- **Work task**: Without the images, print all the entries below exactly as given.

- **Data for this task**:

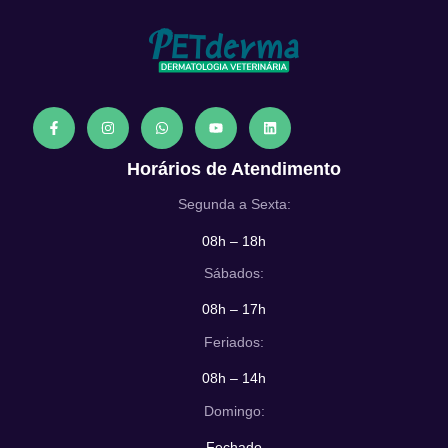
Horários de Atendimento
Segunda a Sexta:
08h – 18h
Sábados:
08h – 17h
Feriados:
08h – 14h
Domingo:
Fechado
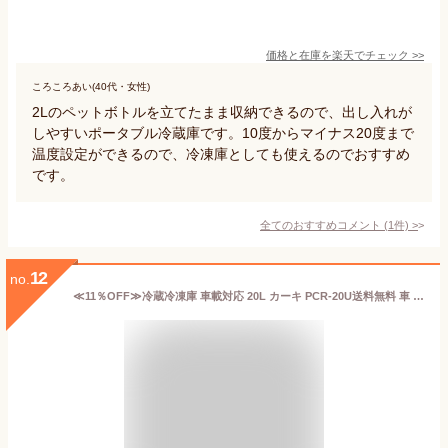
価格と在庫を
楽天
でチェック
>>
ころころあい(40代・女性)
2Lのペットボトルを立てたまま収納できるので、出し入れが
しやすいポータブル冷蔵庫です。10度からマイナス20度まで
温度設定ができるので、冷凍庫としても使えるのでおすすめ
です。
全てのおすすめコメント
(
1
件)
>
12
no.
≪11％OFF≫冷蔵冷凍庫 車載対応 20L カーキ PCR-20U送料無料 車 冷凍庫 冷蔵庫 車中泊 ポータブル[2607SO]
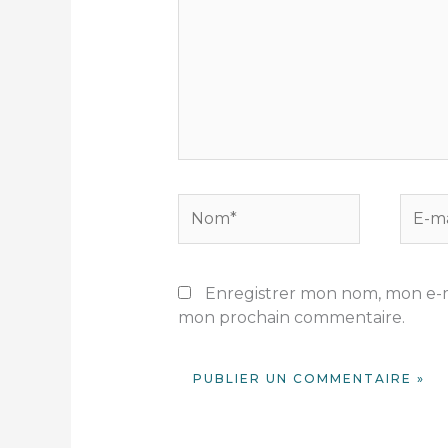
Nom*
E-
mail*
Enregistrer mon nom, mon e-ma
mon prochain commentaire.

- **Reply**:
Horários de Atendimento
Segunda a Sexta:
08h – 18h
Sábados:
08h – 17h
Feriados:
08h – 14h
Domingo:
Fechado
価格と在庫を
楽天
でチェック
>>
ころころあい(40代・女性)
2Lのペットボトルを立てたまま収納できるので、出し入れが
しやすいポータブル冷蔵庫です。10度からマイナス20度まで
温度設定ができるので、冷凍庫としても使えるのでおすすめ
です。
全てのおすすめコメント
(
1
件)
>
12
no.
≪11％OFF≫冷蔵冷凍庫 車載対応 20L カーキ PCR-20U送料無料 車 冷凍庫 冷蔵庫 車中泊 ポータブル[2607SO]
Nom*
E-
mail*
Enregistrer mon nom, mon e-ma
mon prochain commentaire.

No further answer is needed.